Salcher streicht den Slalom: Weniger ist mehr!

Der Winter hat ihn wieder. Markus Salcher ist in der Vorbereitung auf den paralympischen Winter 2020/2021 zum bereits dritten Mal in Saas-Fee. Schneekilometer sammeln. Nach zwei sehr guten Trainingskursen mit optimalen Bedingungen herrschen diesmal winterliche Bedingungen.

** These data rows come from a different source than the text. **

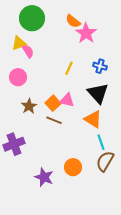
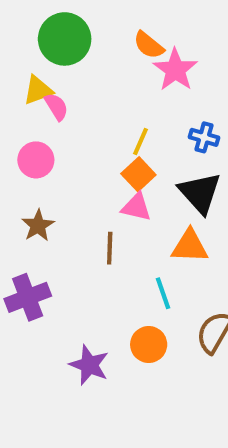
orange square: (53, 103) -> (138, 174), moved
brown star: (29, 106) -> (38, 226), moved
orange triangle: (93, 119) -> (190, 246), turned -30
brown line: (54, 120) -> (110, 248), turned 70
cyan line: (101, 142) -> (163, 293), moved

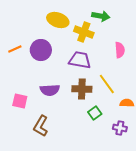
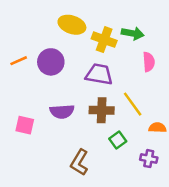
green arrow: (101, 16) -> (133, 33), moved
brown L-shape: (41, 126) -> (79, 162), moved

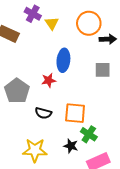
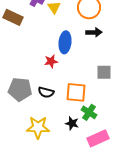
black arrow: (108, 39) -> (94, 32), moved
gray square: (103, 70) -> (104, 72), moved
gray pentagon: (17, 91) -> (20, 89), moved, turned -30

Der Neuschnee ließ am Montag kein Training und am Dienstag nur Freifahren zu. „Es soll in den nächsten Tagen aber wieder besser werden, bis zur Abreise am Freitag – tags darauf ist Salcher in Wien beim „Tag des Sports“ – werden sich also noch ein paar gute Trainingsläufe ausgehen“, ist der erfolgreiche Skifahrer zuversichtlich.

Auch weil das Sommertraining sehr gut gelaufen ist. „Ich habe mich auf die Basics konzentrieren können und mein Programm im Olympiazentrum Kärnten nicht nur durchgezogen, sondern sogar noch Extraschichten oben draufgesetzt“, hat Salcher zum Beispiel nicht nur die im Trainingsplan vermerkten Kilometer abgespult. „Es hat mir so viel Spaß gemacht, dass ich auch in der Freizeit viel am Rad unterwegs war.“

Das Ergebnis konnte sich sehen lassen: „Ich habe meinen bisher besten Spiro-Test absolviert“, sind die Werte des 30-Jährigen top. „Bis zum Saisonstart Anfang Dezember geht es jetzt darum, dass ich das, was ich mir erarbeitet habe, aufs Skifahren ummünze.“

Keine Slaloms mehr

Das Motto für eine Saison mit gleich zwei Großereignissen, nämlich einer Weltmeisterschaft und dann den Paralympischen Winterspielen in Peking, lautet: Weniger ist mehr. „Ich habe meine Ausrichtung ein bisschen geändert, werde keinen Spezial-Slalom mehr fahren“, will sich Salcher nur noch auf Abfahrt, Super-G und Riesentorlauf konzentrieren.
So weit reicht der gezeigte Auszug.